Description of the task> Scan the records for the string "para". State how many lines contain it and add nothing.

[Stored items from a collection]
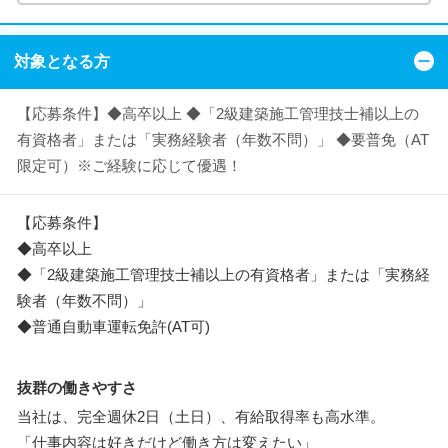
対象となる方
【応募条件】◆高卒以上 ◆「2級建築施工管理技士補以上の
有資格者」または「実務経験者（年数不問）」 ◆要普免（AT
限定可）※ご経験に応じて優遇！
【応募条件】
◆高卒以上
◆「2級建築施工管理技士補以上の有資格者」または「実務経
験者（年数不問）」
◆普通自動車運転免許(AT可)
抜群の働きやすさ
当社は、完全週休2日（土日）、有給取得率も高水準。
「仕事内容は好きだけど働き方は変えたい」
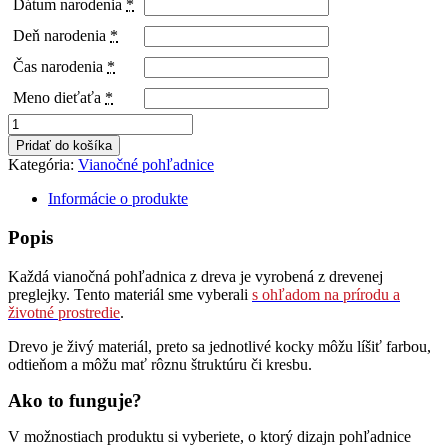
Dátum narodenia
*
Deň narodenia
*
Čas narodenia
*
Meno dieťaťa
*
množstvo
Vianočná
Pridať do košíka
pohľadnica
Kategória:
Vianočné pohľadnice
Vianočné
vzory
Informácie o produkte
2
Popis
Každá vianočná pohľadnica z dreva je vyrobená z drevenej
preglejky. Tento materiál sme vyberali
s ohľadom na prírodu a
životné prostredie
.
Drevo je živý materiál, preto sa jednotlivé kocky môžu líšiť farbou,
odtieňom a môžu mať rôznu štruktúru či kresbu.
Ako to funguje?
V možnostiach produktu si vyberiete, o ktorý dizajn pohľadnice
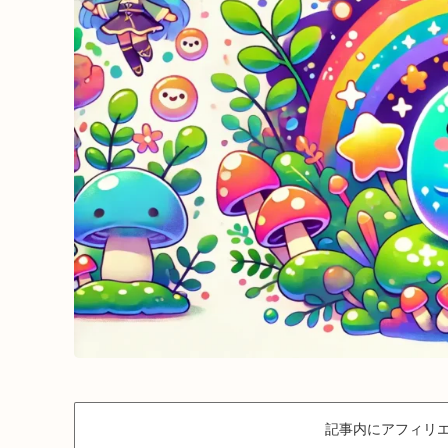
記事内にアフィリエ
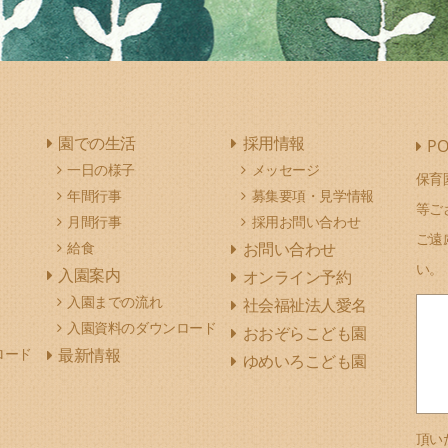
園での生活
採用情報
PO
一日の様子
メッセージ
保育
年間行事
募集要項・見学情報
等ご
月間行事
採用お問い合わせ
ご遠
給食
お問い合わせ
い。
入園案内
オンライン予約
入園までの流れ
社会福祉法人愛名
入園資料のダウンロード
おおぞらこども園
ロード
最新情報
ゆめいろこども園
頂い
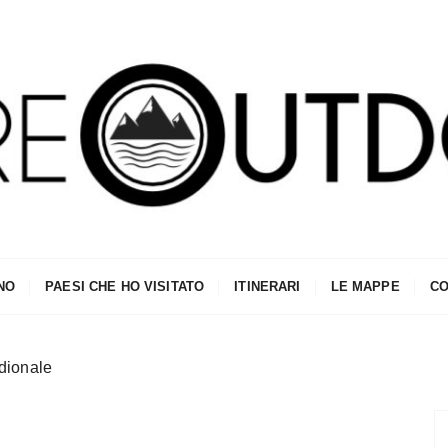
NO
PAESI CHE HO VISITATO
ITINERARI
LE MAPPE
CO
idionale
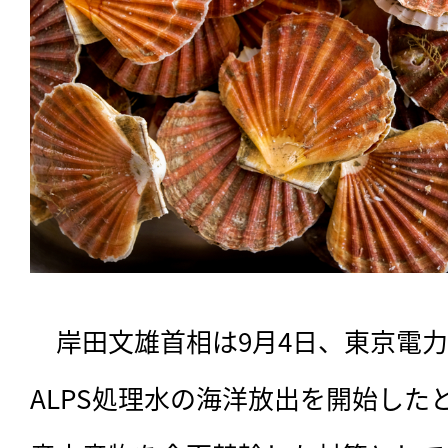
　岸田文雄首相は9月4日、東京電
ALPS処理水の海洋放出を開始した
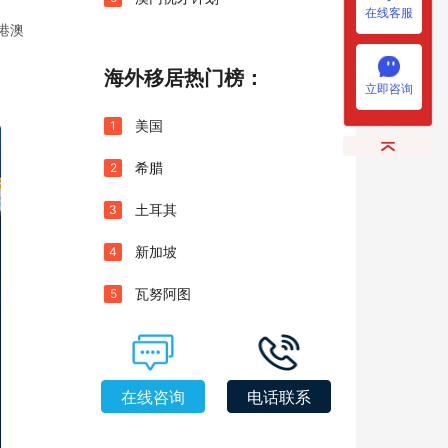
在线客服
港澳
海外移居热门榜：
立即咨询
美国
1
希腊
2
土耳其
3
新加坡
4
瓦努阿图
5
在线咨询
电话联系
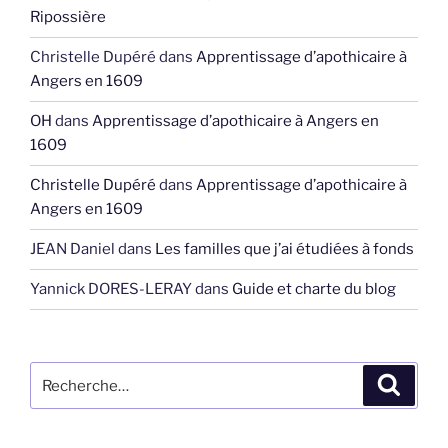
Ripossière
Christelle Dupéré
dans
Apprentissage d’apothicaire à
Angers en 1609
OH
dans
Apprentissage d’apothicaire à Angers en
1609
Christelle Dupéré
dans
Apprentissage d’apothicaire à
Angers en 1609
JEAN Daniel
dans
Les familles que j’ai étudiées à fonds
Yannick DORES-LERAY
dans
Guide et charte du blog
Recherche
Recher
pour
:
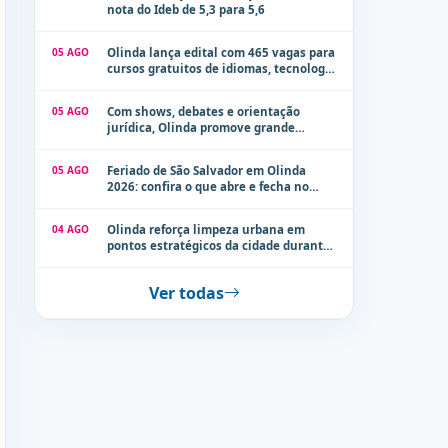
nota do Ideb de 5,3 para 5,6
05 AGO
Olinda lança edital com 465 vagas para
cursos gratuitos de idiomas, tecnologia
e comunicação
05 AGO
Com shows, debates e orientação
jurídica, Olinda promove grande
evento de combate à violência contra a
mulher neste sábado (8)
05 AGO
Feriado de São Salvador em Olinda
2026: confira o que abre e fecha no
município
04 AGO
Olinda reforça limpeza urbana em
pontos estratégicos da cidade durante
período de chuvas
Ver todas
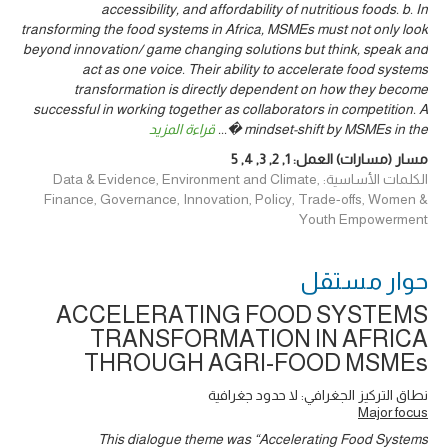
accessibility, and affordability of nutritious foods. b. In
transforming the food systems in Africa, MSMEs must not only look
beyond innovation/ game changing solutions but think, speak and
act as one voice. Their ability to accelerate food systems
transformation is directly dependent on how they become
successful in working together as collaborators in competition. A
mindset-shift by MSMEs in the �
...
قراءة المزيد
مسار (مسارات) العمل:
1
,
2
,
3
,
4
,
5
الكلمات الأساسية: Data & Evidence, Environment and Climate,
Finance, Governance, Innovation, Policy, Trade-offs, Women &
Youth Empowerment
حوار ‎مستقل
ACCELERATING FOOD SYSTEMS
TRANSFORMATION IN AFRICA
THROUGH AGRI-FOOD MSMEs
نطاق التركيز الجغرافي: لا حدود جغرافية
Major focus
This dialogue theme was “Accelerating Food Systems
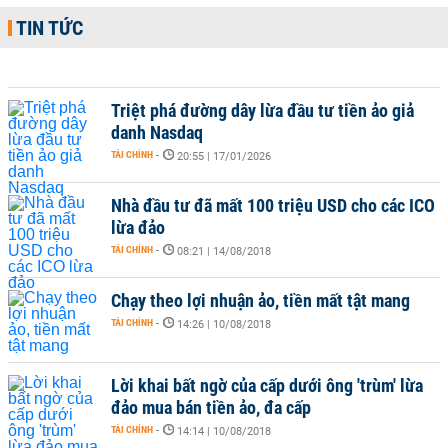
TIN TỨC
Triệt phá đường dây lừa đầu tư tiền ảo giả
danh Nasdaq
TÀI CHÍNH
-
20:55 | 17/01/2026
Nhà đầu tư đã mất 100 triệu USD cho các ICO
lừa đảo
TÀI CHÍNH
-
08:21 | 14/08/2018
Chạy theo lợi nhuận ảo, tiền mất tật mang
TÀI CHÍNH
-
14:26 | 10/08/2018
Lời khai bất ngờ của cấp dưới ông 'trùm' lừa
đảo mua bán tiền ảo, đa cấp
TÀI CHÍNH
-
14:14 | 10/08/2018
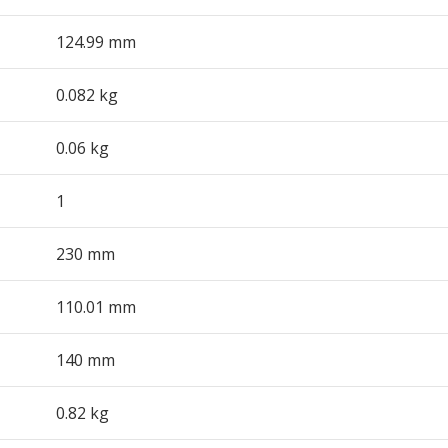
124.99 mm
0.082 kg
0.06 kg
1
230 mm
110.01 mm
140 mm
0.82 kg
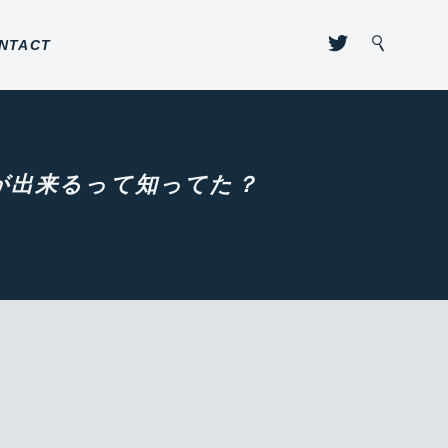
NTACT
作成が出来るって知ってた？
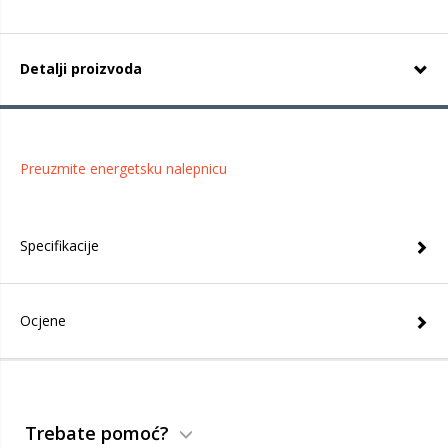
Detalji proizvoda
Preuzmite energetsku nalepnicu
Specifikacije
Ocjene
Trebate pomoć?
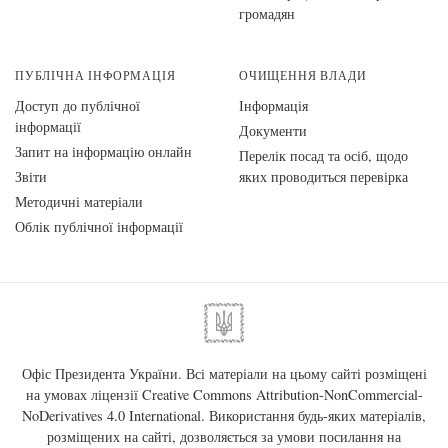
громадян
ПУБЛІЧНА ІНФОРМАЦІЯ
ОЧИЩЕННЯ ВЛАДИ
Доступ до публічної
Інформація
інформації
Документи
Запит на інформацію онлайн
Перелік посад та осіб, щодо
Звіти
яких проводиться перевірка
Методичні матеріали
Облік публічної інформації
Офіс Президента України. Всі матеріали на цьому сайті розміщені
на умовах ліцензії
Creative Commons Attribution-NonCommercial-
NoDerivatives 4.0 International
. Використання будь-яких матеріалів,
розміщених на сайті, дозволяється за умови посилання на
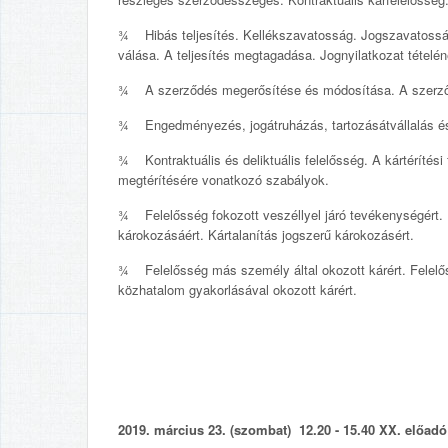
¾ Hibás teljesítés. Kellékszavatosság. Jogszavatosság
válása. A teljesítés megtagadása. Jognyilatkozat tételé
¾ A szerződés megerősítése és módosítása. A szerz
¾ Engedményezés, jogátruházás, tartozásátvállalás é
¾ Kontraktuális és deliktuális felelősség. A kártérítési
megtérítésére vonatkozó szabályok.
¾ Felelősség fokozott veszéllyel járó tevékenységért. F
károkozásáért. Kártalanítás jogszerű károkozásért.
¾ Felelősség más személy által okozott kárért. Felelő
közhatalom gyakorlásával okozott kárért.
2019. március 23. (szombat) 12.20 - 15.40 XX. előadó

Exercise response> 2